Will companies like Akkio retain their role in the value chain, or will the tech giants like Microsoft hoover up these services? Microsoft has launched its GPT-based app, called Copilot with this short video, complete with annoying music, and this longer one. It’s impressive.
There is also the question of who will provide the underlying AI. Big tech has no stranglehold over the image generating systems, and they are competing fiercely over the natural language processing models. It seems unlikely that any of them can build a moat, and generate monopoly profits; instead they will become commodities, with the cost of use falling ever closer to the cost of provision, which is modest.

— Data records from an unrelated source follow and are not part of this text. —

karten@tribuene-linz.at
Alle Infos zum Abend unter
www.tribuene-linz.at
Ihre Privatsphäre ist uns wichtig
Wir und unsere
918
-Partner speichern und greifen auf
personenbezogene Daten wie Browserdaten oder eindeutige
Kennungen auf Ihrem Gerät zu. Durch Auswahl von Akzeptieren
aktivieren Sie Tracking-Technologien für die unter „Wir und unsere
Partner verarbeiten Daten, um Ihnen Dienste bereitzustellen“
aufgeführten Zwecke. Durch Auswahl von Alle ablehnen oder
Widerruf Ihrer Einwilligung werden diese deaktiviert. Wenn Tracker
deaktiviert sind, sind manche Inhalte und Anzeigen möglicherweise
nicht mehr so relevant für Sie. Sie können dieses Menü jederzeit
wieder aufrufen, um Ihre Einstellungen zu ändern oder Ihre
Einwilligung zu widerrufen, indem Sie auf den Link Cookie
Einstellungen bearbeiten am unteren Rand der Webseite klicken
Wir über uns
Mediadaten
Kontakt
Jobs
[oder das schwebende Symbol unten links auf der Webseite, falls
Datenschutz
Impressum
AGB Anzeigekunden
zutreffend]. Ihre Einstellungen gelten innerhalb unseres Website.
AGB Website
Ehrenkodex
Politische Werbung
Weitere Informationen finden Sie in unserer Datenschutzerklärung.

Whoever provides the services, it seems clear that GPT-4 and its current and future rivals, plus whatever services companies like Akkio build on top of them, will generate a huge leap in productivity in the coming year. It may be that economists will be unable to measure the leap, in the way they have been unable to measure the productivity contribution that computers and the internet have made. But it will be there nonetheless, and it will transform the working lives of millions.
The Great Churn
I have long argued that AI will eventually automate enough human jobs to create an economic singularity, with lasting widespread unemployment. And that we need a much smarter response to this possibility than just assuming that universal basic income (UBI) will instantly become affordable and take care of everyone. But I have also long thought that this future joblessness cannot happen until machines are able to do – unchaperoned – almost everything that we can do for money, and we are still far from that.

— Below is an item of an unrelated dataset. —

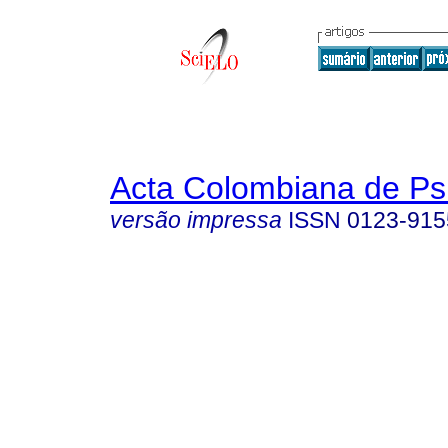
Acta Colombiana de Ps
versão impressa
ISSN
0123-915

What will happen in the meantime is that we humans will have to retrain more and more frequently, and change jobs and industries more and more often. I call this the Great Churn. The automation of jobs like secretaries by Microsoft Office happened relatively slowly because the software took time to mature, and people took time to familiarise themselves with it. The revolution ignited by GPT models looks likely to happen much faster. Not enough people are thinking about this, and as a result we are not ready for it.